▸ **WORK INSTRUCTION**:
Output only the lines of the entries that follow, starting at the one with "um ihn zu stoppen." and running down to the one with "Das könnte dir auch gefallen", both included and unchanged.

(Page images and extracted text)
▼
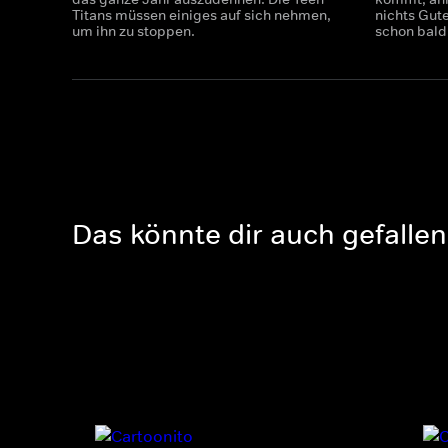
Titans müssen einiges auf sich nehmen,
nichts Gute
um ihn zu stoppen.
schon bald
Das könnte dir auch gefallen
▲
▼
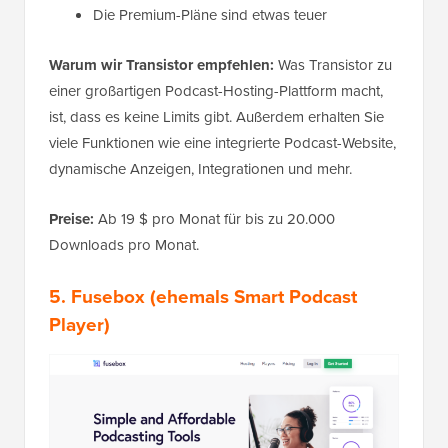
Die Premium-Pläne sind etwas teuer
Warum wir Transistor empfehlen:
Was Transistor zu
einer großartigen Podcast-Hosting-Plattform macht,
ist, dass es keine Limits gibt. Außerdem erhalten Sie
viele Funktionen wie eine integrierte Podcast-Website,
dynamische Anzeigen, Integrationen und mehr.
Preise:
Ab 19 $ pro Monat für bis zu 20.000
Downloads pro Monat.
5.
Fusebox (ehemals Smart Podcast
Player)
▲
▸ **PROBLEM SOLUTION**:
um ihn zu stoppen.
schon bald
Das könnte dir auch gefallen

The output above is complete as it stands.